October 9, 2012 — 1:14 PM
Robyn says:
I did NaNoWriMo in 2009 and 2010, and won both times. I took last year off to do a second draft (my own personal NaNoEdMo). I’ll be doing it again this year because I love the cameraderie. My problem with the whole thing is that first drafts are not my problem, it’s more like fourth- or fifth-drafts. As in, I can’t stop editing and get to the point of sending things out.
October 9, 2012 — 2:54 PM
Mark H says:
This is my 8th year of NaNoWriMo. At this point, writing 50,000 words in a month is no longer a challenge. Instead, the event is an opportunity to meet with both new people and old friends. (I met my girlfriend at NaNoWriMo, for people who complain that writing is solitary.) Also, it’s an opportunity to make writing the #1 priority in my life, at least for a while, and soak up the frenzied pace as I put my fingers to keyboard, as there are writers in my area who can manage 100-200k words over the month and competing with them is a blast if usually a losing battle. This year, I’m re-writing and completing a draft I did a couple of years ago.
October 9, 2012 — 3:36 PM
E.M. Wynter says:
I did NaNo last year for the first time and it definitely released me from my bed of sadness. I guess I technically “won” because I completed 50K of my first novel, which I ended up finishing in the spring at around 110K words. Not bad for a first go.

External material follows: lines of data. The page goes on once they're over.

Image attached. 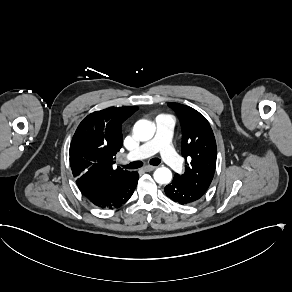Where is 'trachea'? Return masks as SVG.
Returning a JSON list of instances; mask_svg holds the SVG:
<instances>
[{
    "mask_svg": "<svg viewBox=\"0 0 292 292\" xmlns=\"http://www.w3.org/2000/svg\"><path fill=\"white\" fill-rule=\"evenodd\" d=\"M160 162H161V160L159 158H152L149 163L151 165L157 166L160 164ZM121 166L123 168H127V169H137V168H140L143 166V162L142 161H134V162L129 163L128 165H121Z\"/></svg>",
    "mask_w": 292,
    "mask_h": 292,
    "instance_id": "trachea-1",
    "label": "trachea"
}]
</instances>
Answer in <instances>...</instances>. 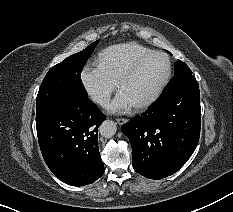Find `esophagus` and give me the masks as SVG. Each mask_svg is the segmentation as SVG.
I'll use <instances>...</instances> for the list:
<instances>
[{"label": "esophagus", "mask_w": 233, "mask_h": 212, "mask_svg": "<svg viewBox=\"0 0 233 212\" xmlns=\"http://www.w3.org/2000/svg\"><path fill=\"white\" fill-rule=\"evenodd\" d=\"M117 123L119 125H123L124 123H126L128 120L126 118H118L117 120Z\"/></svg>", "instance_id": "34e87169"}]
</instances>
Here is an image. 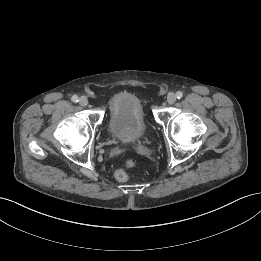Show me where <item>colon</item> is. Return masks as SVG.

But now, when I look at the mountain of editing that I have to do to THAT manuscript, I’m hesitant to do another NaNo. Deadlines are really helpful, to be sure, but I need to build a solid structure that can then be painted and made pretty – not a gobble-de-gook. I will however, be wishing all the NaNos the very best from the bleachers.
October 9, 2012 — 4:09 PM
Kat Clements says:
I am definitely planning on doing NaNoWriMo this year. I did it in 2010 and got half of my novel done, totally flubbed up 2011, and hope to use this year to either finish my current novel or get some prose churned out for another one. I really like having an externally created goal to reach for, and I just love watching the bar graph increase every day. It’ is a challenge, but totally worth it.
October 9, 2012 — 5:28 PM
UrsulaV says:
I dream of a day when all that Twilight Team Edward/Team Jacob crap is swept away before the raging onslaught of TEAM HYENA CLITORIS!
October 9, 2012 — 11:17 PM
Aimee W. says:
Stumbled on NaNo in 2008, I believe, and won it twice last year–wrote 100k on two mss in thirty days. I can’t beat that, now can I? So I’m out. But I do owe a debt of gratitude because I learned to ditch the lame-o artistic temperament and get the words down so I could spit shine them and hug on them later. NaNo can be a hell of a writer tool.